Les Bleus ont souffert sur les mauls après touche, un peu ballon en main ; beaucoup en phase défensive. Ce fut même un vrai point noir.

Ce match de préparation n’a pas été un sommet malgré la largesse du score, l’équipe de France nous a surtout paru en difficulté sur les ballons portés aussi bien en phase offensive qu’en phase défensive. Face à un adversaire aussi faible que cette squadra, ça nous a laissé un vrai goût d’inachevé. Pourtant, les Bleus ont marqué sur cette phase par Camille Chat juste avant la pause, mais la progression des avants fut laborieuse, et les trois-quarts avaient commencé à venir au secours de leurs avants. On a aussi remarqué que l’exploit d’Antoine Dupont est venu d’un maul après touche où les Français n’avaient pas su maîtriser le ballon au point de voir un Italien taper dedans pour le mettre au sol. Le demi de mêlée a su profiter de ce cafouillage pour surprendre tout le monde.

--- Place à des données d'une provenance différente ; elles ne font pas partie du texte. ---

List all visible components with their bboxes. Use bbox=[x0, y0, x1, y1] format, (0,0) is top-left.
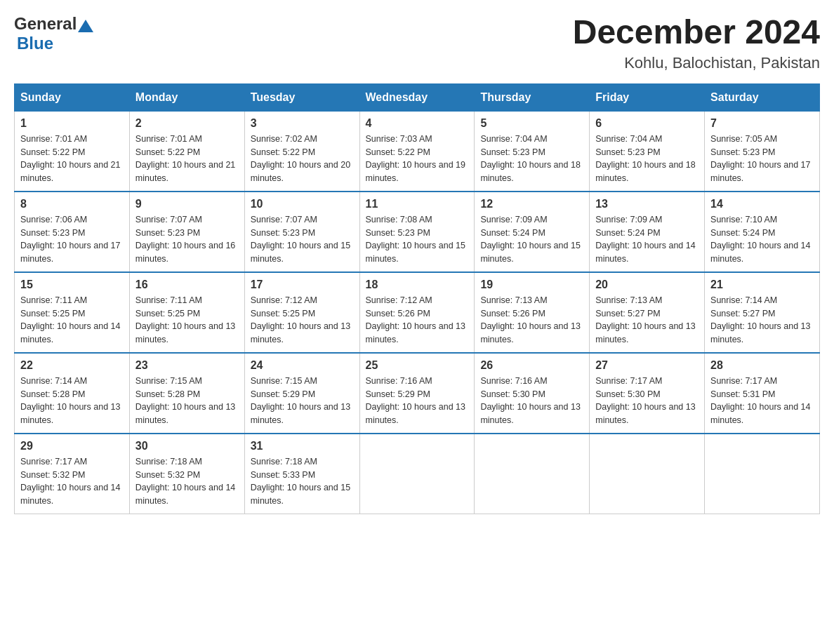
day-info: Sunrise: 7:14 AM Sunset: 5:27 PM Dayligh… bbox=[710, 294, 814, 347]
calendar-cell: 16 Sunrise: 7:11 AM Sunset: 5:25 PM Dayl… bbox=[129, 272, 244, 353]
day-number: 24 bbox=[251, 359, 354, 372]
logo-text-general: General bbox=[14, 14, 77, 34]
day-info: Sunrise: 7:11 AM Sunset: 5:25 PM Dayligh… bbox=[135, 294, 239, 347]
day-number: 7 bbox=[710, 117, 814, 130]
day-info: Sunrise: 7:02 AM Sunset: 5:22 PM Dayligh… bbox=[251, 133, 354, 185]
calendar-cell: 19 Sunrise: 7:13 AM Sunset: 5:26 PM Dayl… bbox=[475, 272, 590, 353]
day-info: Sunrise: 7:16 AM Sunset: 5:29 PM Dayligh… bbox=[366, 375, 469, 427]
calendar-cell: 24 Sunrise: 7:15 AM Sunset: 5:29 PM Dayl… bbox=[244, 353, 359, 434]
day-info: Sunrise: 7:14 AM Sunset: 5:28 PM Dayligh… bbox=[20, 375, 124, 427]
calendar-cell: 27 Sunrise: 7:17 AM Sunset: 5:30 PM Dayl… bbox=[590, 353, 705, 434]
day-number: 17 bbox=[251, 279, 354, 291]
calendar-cell: 26 Sunrise: 7:16 AM Sunset: 5:30 PM Dayl… bbox=[475, 353, 590, 434]
calendar-cell: 3 Sunrise: 7:02 AM Sunset: 5:22 PM Dayli… bbox=[244, 111, 359, 192]
day-info: Sunrise: 7:12 AM Sunset: 5:25 PM Dayligh… bbox=[251, 294, 354, 347]
week-row-1: 1 Sunrise: 7:01 AM Sunset: 5:22 PM Dayli… bbox=[15, 111, 820, 192]
day-info: Sunrise: 7:16 AM Sunset: 5:30 PM Dayligh… bbox=[480, 375, 583, 427]
calendar-cell: 23 Sunrise: 7:15 AM Sunset: 5:28 PM Dayl… bbox=[129, 353, 244, 434]
calendar-cell: 11 Sunrise: 7:08 AM Sunset: 5:23 PM Dayl… bbox=[359, 192, 475, 272]
calendar-cell: 22 Sunrise: 7:14 AM Sunset: 5:28 PM Dayl… bbox=[15, 353, 130, 434]
day-number: 5 bbox=[480, 117, 583, 130]
day-info: Sunrise: 7:08 AM Sunset: 5:23 PM Dayligh… bbox=[366, 213, 469, 266]
calendar-cell bbox=[590, 434, 705, 514]
day-number: 14 bbox=[710, 198, 814, 210]
day-number: 31 bbox=[251, 440, 354, 452]
weekday-saturday: Saturday bbox=[705, 83, 820, 111]
calendar-cell: 17 Sunrise: 7:12 AM Sunset: 5:25 PM Dayl… bbox=[244, 272, 359, 353]
week-row-2: 8 Sunrise: 7:06 AM Sunset: 5:23 PM Dayli… bbox=[15, 192, 820, 272]
svg-marker-0 bbox=[78, 20, 93, 32]
day-info: Sunrise: 7:17 AM Sunset: 5:32 PM Dayligh… bbox=[20, 455, 124, 508]
weekday-friday: Friday bbox=[590, 83, 705, 111]
day-info: Sunrise: 7:04 AM Sunset: 5:23 PM Dayligh… bbox=[480, 133, 583, 185]
calendar-cell: 15 Sunrise: 7:11 AM Sunset: 5:25 PM Dayl… bbox=[15, 272, 130, 353]
calendar-cell: 14 Sunrise: 7:10 AM Sunset: 5:24 PM Dayl… bbox=[705, 192, 820, 272]
day-number: 29 bbox=[20, 440, 124, 452]
day-info: Sunrise: 7:07 AM Sunset: 5:23 PM Dayligh… bbox=[135, 213, 239, 266]
calendar-cell bbox=[359, 434, 475, 514]
day-number: 10 bbox=[251, 198, 354, 210]
weekday-thursday: Thursday bbox=[475, 83, 590, 111]
weekday-wednesday: Wednesday bbox=[359, 83, 475, 111]
day-number: 4 bbox=[366, 117, 469, 130]
calendar-cell: 30 Sunrise: 7:18 AM Sunset: 5:32 PM Dayl… bbox=[129, 434, 244, 514]
day-number: 22 bbox=[20, 359, 124, 372]
day-info: Sunrise: 7:18 AM Sunset: 5:33 PM Dayligh… bbox=[251, 455, 354, 508]
day-number: 1 bbox=[20, 117, 124, 130]
day-number: 23 bbox=[135, 359, 239, 372]
day-number: 6 bbox=[595, 117, 699, 130]
calendar-cell: 13 Sunrise: 7:09 AM Sunset: 5:24 PM Dayl… bbox=[590, 192, 705, 272]
calendar-cell: 18 Sunrise: 7:12 AM Sunset: 5:26 PM Dayl… bbox=[359, 272, 475, 353]
calendar-cell: 7 Sunrise: 7:05 AM Sunset: 5:23 PM Dayli… bbox=[705, 111, 820, 192]
day-number: 21 bbox=[710, 279, 814, 291]
calendar-cell: 1 Sunrise: 7:01 AM Sunset: 5:22 PM Dayli… bbox=[15, 111, 130, 192]
day-number: 19 bbox=[480, 279, 583, 291]
day-info: Sunrise: 7:15 AM Sunset: 5:28 PM Dayligh… bbox=[135, 375, 239, 427]
logo-triangle-icon bbox=[78, 17, 93, 32]
calendar-cell: 6 Sunrise: 7:04 AM Sunset: 5:23 PM Dayli… bbox=[590, 111, 705, 192]
day-info: Sunrise: 7:01 AM Sunset: 5:22 PM Dayligh… bbox=[135, 133, 239, 185]
day-info: Sunrise: 7:06 AM Sunset: 5:23 PM Dayligh… bbox=[20, 213, 124, 266]
calendar-cell: 8 Sunrise: 7:06 AM Sunset: 5:23 PM Dayli… bbox=[15, 192, 130, 272]
day-info: Sunrise: 7:17 AM Sunset: 5:31 PM Dayligh… bbox=[710, 375, 814, 427]
day-number: 8 bbox=[20, 198, 124, 210]
calendar-body: 1 Sunrise: 7:01 AM Sunset: 5:22 PM Dayli… bbox=[15, 111, 820, 514]
day-info: Sunrise: 7:13 AM Sunset: 5:27 PM Dayligh… bbox=[595, 294, 699, 347]
calendar-cell: 21 Sunrise: 7:14 AM Sunset: 5:27 PM Dayl… bbox=[705, 272, 820, 353]
page-header: General Blue December 2024 Kohlu, Baloch… bbox=[14, 14, 820, 72]
calendar-cell: 20 Sunrise: 7:13 AM Sunset: 5:27 PM Dayl… bbox=[590, 272, 705, 353]
day-number: 26 bbox=[480, 359, 583, 372]
day-info: Sunrise: 7:03 AM Sunset: 5:22 PM Dayligh… bbox=[366, 133, 469, 185]
weekday-monday: Monday bbox=[129, 83, 244, 111]
weekday-row: SundayMondayTuesdayWednesdayThursdayFrid… bbox=[15, 83, 820, 111]
logo: General Blue bbox=[14, 14, 93, 53]
calendar-cell: 28 Sunrise: 7:17 AM Sunset: 5:31 PM Dayl… bbox=[705, 353, 820, 434]
day-number: 15 bbox=[20, 279, 124, 291]
day-info: Sunrise: 7:10 AM Sunset: 5:24 PM Dayligh… bbox=[710, 213, 814, 266]
day-info: Sunrise: 7:04 AM Sunset: 5:23 PM Dayligh… bbox=[595, 133, 699, 185]
calendar-cell: 31 Sunrise: 7:18 AM Sunset: 5:33 PM Dayl… bbox=[244, 434, 359, 514]
day-number: 11 bbox=[366, 198, 469, 210]
calendar-title: December 2024 bbox=[573, 14, 820, 51]
day-info: Sunrise: 7:12 AM Sunset: 5:26 PM Dayligh… bbox=[366, 294, 469, 347]
day-info: Sunrise: 7:09 AM Sunset: 5:24 PM Dayligh… bbox=[595, 213, 699, 266]
day-info: Sunrise: 7:07 AM Sunset: 5:23 PM Dayligh… bbox=[251, 213, 354, 266]
day-info: Sunrise: 7:15 AM Sunset: 5:29 PM Dayligh… bbox=[251, 375, 354, 427]
day-number: 12 bbox=[480, 198, 583, 210]
calendar-cell: 25 Sunrise: 7:16 AM Sunset: 5:29 PM Dayl… bbox=[359, 353, 475, 434]
day-number: 25 bbox=[366, 359, 469, 372]
day-info: Sunrise: 7:18 AM Sunset: 5:32 PM Dayligh… bbox=[135, 455, 239, 508]
week-row-5: 29 Sunrise: 7:17 AM Sunset: 5:32 PM Dayl… bbox=[15, 434, 820, 514]
calendar-cell: 5 Sunrise: 7:04 AM Sunset: 5:23 PM Dayli… bbox=[475, 111, 590, 192]
day-number: 2 bbox=[135, 117, 239, 130]
calendar-subtitle: Kohlu, Balochistan, Pakistan bbox=[573, 54, 820, 72]
logo-text-blue: Blue bbox=[17, 34, 53, 53]
calendar-cell: 29 Sunrise: 7:17 AM Sunset: 5:32 PM Dayl… bbox=[15, 434, 130, 514]
calendar-cell: 10 Sunrise: 7:07 AM Sunset: 5:23 PM Dayl… bbox=[244, 192, 359, 272]
calendar-cell bbox=[705, 434, 820, 514]
week-row-4: 22 Sunrise: 7:14 AM Sunset: 5:28 PM Dayl… bbox=[15, 353, 820, 434]
calendar-cell: 12 Sunrise: 7:09 AM Sunset: 5:24 PM Dayl… bbox=[475, 192, 590, 272]
day-info: Sunrise: 7:05 AM Sunset: 5:23 PM Dayligh… bbox=[710, 133, 814, 185]
calendar-cell: 2 Sunrise: 7:01 AM Sunset: 5:22 PM Dayli… bbox=[129, 111, 244, 192]
day-number: 3 bbox=[251, 117, 354, 130]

Mais ce sont les ballons portés défensifs qui ont été les plus sujets à caution, surtout en première période. Entre la 6e et la 20e minute, période faste pour l’Italie on a vu un pack français bousculé par son vis-à-vis et sanctionné par M. Carley, ce qui a aboutit à cette invraisemblable série de pénalités contre l’équipe de France (huit d’affilée à notre pointage). On a vu des Français rester en haut au lieu d’aller en bas, garder le buste droit au lieu de se baisser. Les joueurs ont eu tendance à s’infiltrer au lieu de repousser l’avance adverse.

Fragilité des Bleus

À la 6e par exemple, après une belle conquête de Parisse, les avants français furent tout de suite sur le reculoir puis Rabah Slimani se fit pénaliser pour être entré sur le côté (Tebaldi avait tenté un petit coup de pied à suivre dans l’en-but pour Minozzi). Dans la foulée, les Italiens tapent encore en touche. Ruzza est sollicité en premier sauteur et les avants français écroulent tout de suite le maul adverse, nouvelle sanction. Re-touche, Ruzza sollicité à nouveau, mais en milieu d’alignement. Les Français sont emportés facilement, sur le ballon porté qui s’enclenche. S’en suit une double occasion nette car le talonneur Biagi s’arrache petit côté. Il est plaqué à 50 cm de l’en-but, puis Tebaldi sert Ruzza lancé, qui est arrêté de justesse sur la ligne. La fragilité des Bleus fut manifeste car les Italiens obtinrent une nouvelle pénalité pour hors-jeu de la défense. M. Carley menaça même le capitaine Poirot d’un carton jaune à venir à la prochaine faute tricolore.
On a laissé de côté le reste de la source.